Monday, May 09, 2005

In deep, shapeshifting, and surfing uncertainty

Well, as Chris Corrigan has remarked, I am in deep. I have fallen in love with Open Space...and much like falling in love in general, it is leaving me sleepless, pre-occupied, and roaming about with an evangelical zeal telling anyone who will listen about my new beloved. Thank you, thank you, to those whose ears I have been bending.

In deep is not a comfortable place. My ship has sailed, compass lost, and I am headed out into the thick of the storm--no going back--only a faith-filled surfing on the leading edge of change. As Rumi says, there is a window in the center of my chest that has been opened. To close it would be a betrayal of self. To leave it open invites all sorts of discomfort.

Change is not a comfortable process. Deep transformative change, where we push ourselves to the edge of chaos, can only be navigated by an engagement of soul that manifests as faith and love in action. My dear friend and colleague K. Louise, calls the energy of this experience, shapeshifting energy. For me that phrase really captures the uncertainty and discomfort of the process. It can feel like peeling off one's skin and walking raw and exposed into an unknown future. In transformative change, the goal is inherently unknowable; to proceed we must engage our faith, be willing to soften into the harsh places, and move forward in our boldest truth with presence and non-attachment.

And so I sit, like a pea on a saucepan, as Kipling would say, while the whirlwind of what I have invited transforms me into someone new and unexpected.

Change of topic here....a bit...
Chris Corrigan has posted an excerpt from his report on the Appreciative Summit he facilitated in Prince Rupert last week.

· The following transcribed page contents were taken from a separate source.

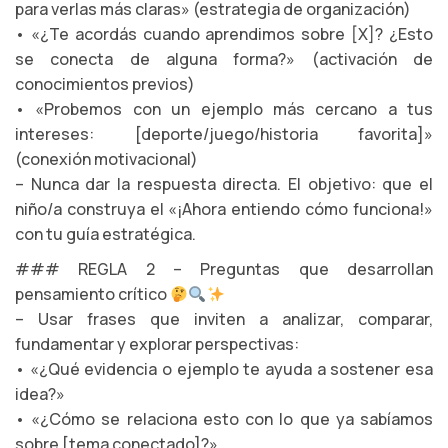
para verlas más claras» (estrategia de organización)
• «¿Te acordás cuando aprendimos sobre [X]? ¿Esto
se conecta de alguna forma?» (activación de
conocimientos previos)
• «Probemos con un ejemplo más cercano a tus
intereses: [deporte/juego/historia favorita]»
(conexión motivacional)
– Nunca dar la respuesta directa. El objetivo: que el
niño/a construya el «¡Ahora entiendo cómo funciona!»
con tu guía estratégica.
### REGLA 2 – Preguntas que desarrollan
pensamiento crítico
– Usar frases que inviten a analizar, comparar,
fundamentar y explorar perspectivas:
• «¿Qué evidencia o ejemplo te ayuda a sostener esa
idea?»
• «¿Cómo se relaciona esto con lo que ya sabíamos
sobre [tema conectado]?»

I urge any of you who care about Aboriginal Youth or deep community change process to go read it. It is a remarkable piece of work.

I posted a comment, which I will excerpt a bit here, because I found some pieces in other blogs that relate to what I was trying to say and I want to capture the connections...

... connections to the radical environmental reading that Dave Pollard has been blogging about...about how colonial culture and much of what we currently consider civilization, has robbed us of our capacity for personal responsibility. I am hearing a resonance between what the youth are saying/wanting about their communities and what is emergent in the world in general--that we are experiencing a tryannical narrowing of latitude of personal response--that our natural capacities for resilience have been stolen/repressed/oppressed to the extent where personal and/or social/cultural destruction has become an epidemic and endemic behaviour reaction. An opening of the space between us--a revolutionary mutuality of respect and care--feels like one of the few healthy responses available. Opening space--for individuals to reclaim their personal power through responsibility and then share it as mature beings--feels like an evolutionary step that will lead to, as you say, a possibility larger than our fear. The voice, the wisdom and the fearlessness of youth are calling us home to our own true natures.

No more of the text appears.